Virusachtige coronadeeltjes zijn goed meetbaar met nanotechnologie. Dat blijkt uit onderzoek van Universiteit Twente (UT) en Medisch Spectrum Twente (MST).
Het vaststellen van een beginnende corona-infectie gaat met de huidige methodes niet goed genoeg. Het is daarom belangrijk om snellere en betrouwbaardere methodes te ontwikkelen voor het diagnosticeren van infectieziekten. In dit onderzoek, uitgevoerd door spin-off van de UT ECsens, worden biosensoren ingezet om oplossingen te ontwikkelen voor corona.
Met behulp van biosensoren kunnen met handzame apparaatjes analyses worden uitgevoerd op patiëntenmateriaal.
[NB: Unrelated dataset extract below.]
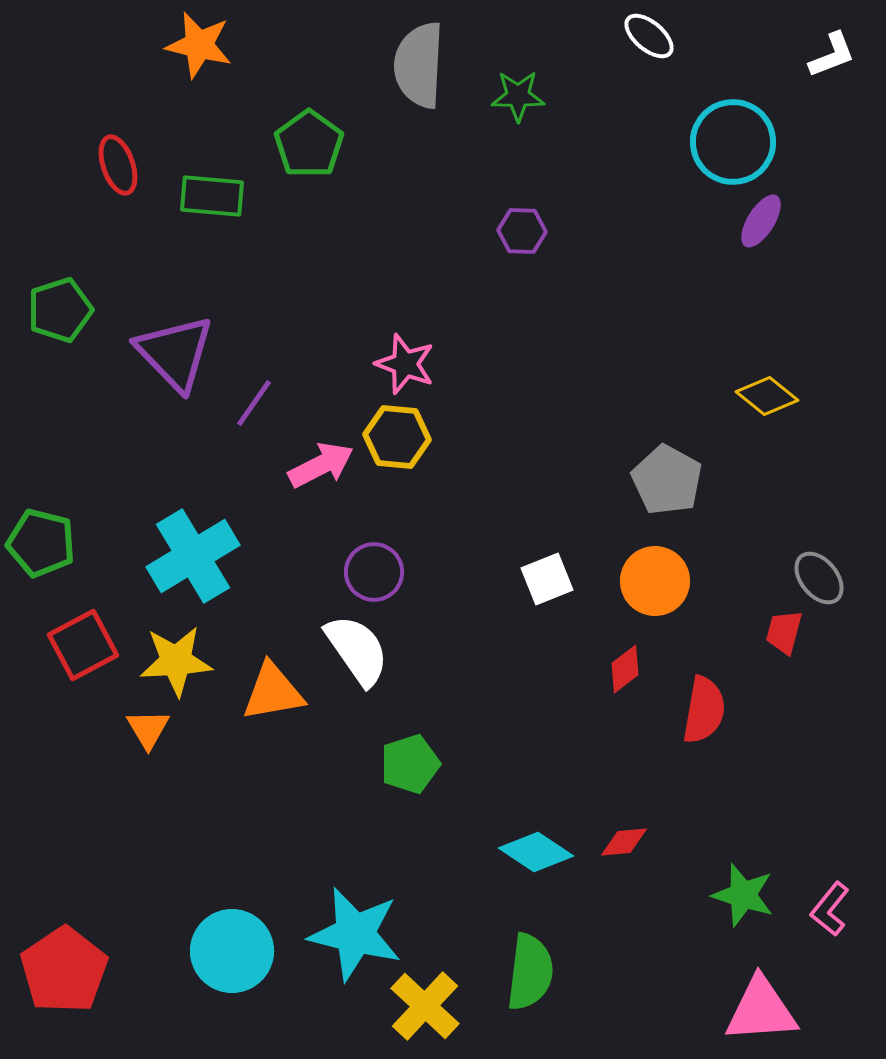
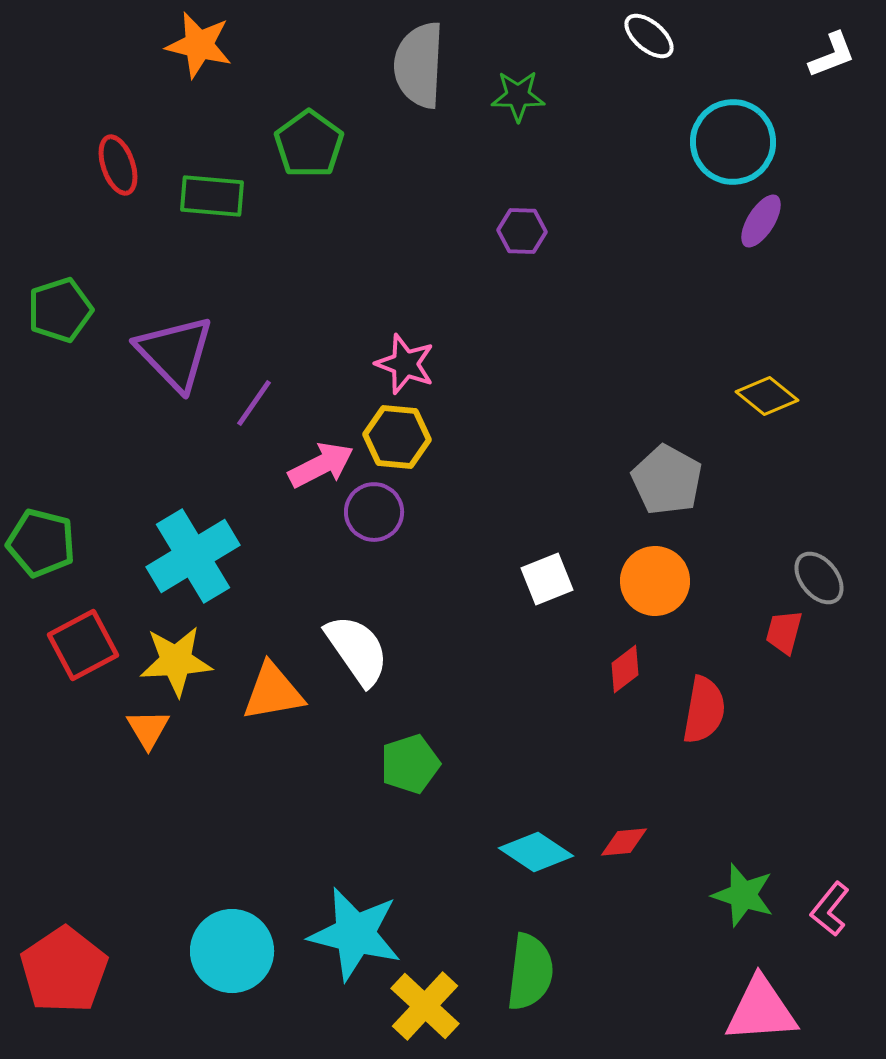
purple circle at (374, 572): moved 60 px up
In dit onderzoek wordt een beetje vloeistof van een neusuitstrijkje in een chip geplaatst. In de chip zitten nano-electrodes die aan de hand van een elektrisch signaal heel specifiek de virusdeeltjes kunnen herkennen. De onderzoekers zijn met hun nanotechnologie als enige in staat om virusdeeltjes snel één voor één te detecteren. Tests kunnen hierdoor met een grote betrouwbaarheid uitgevoerd worden.
Nadat is gebleken dat virusachtige deeltjes goed meetbaar zijn met biosensoren, is de volgende stap om in een klinische omgeving aan te tonen dat het met echte patiëntenmonsters ook werkt. De onderzoekers werken eraan om ervoor te zorgen dat het hele systeem compact is en gemakkelijk in gebruik. Zo zou het ook op locatie ingezet kunnen worden, bijvoorbeeld bij evenementen. Er is dan geen centraal onderzoekslab meer nodig voor het uitvoeren van de testen.
Marjolein Brusse-Keizer, Paul van der Valk en Job van der Palen van de afdeling Longgeneeskunde van MST en Rob Klont van LabMicTA zijn betrokken bij de opzet van het onderzoek en het verzamelen van patiëntenmateriaal.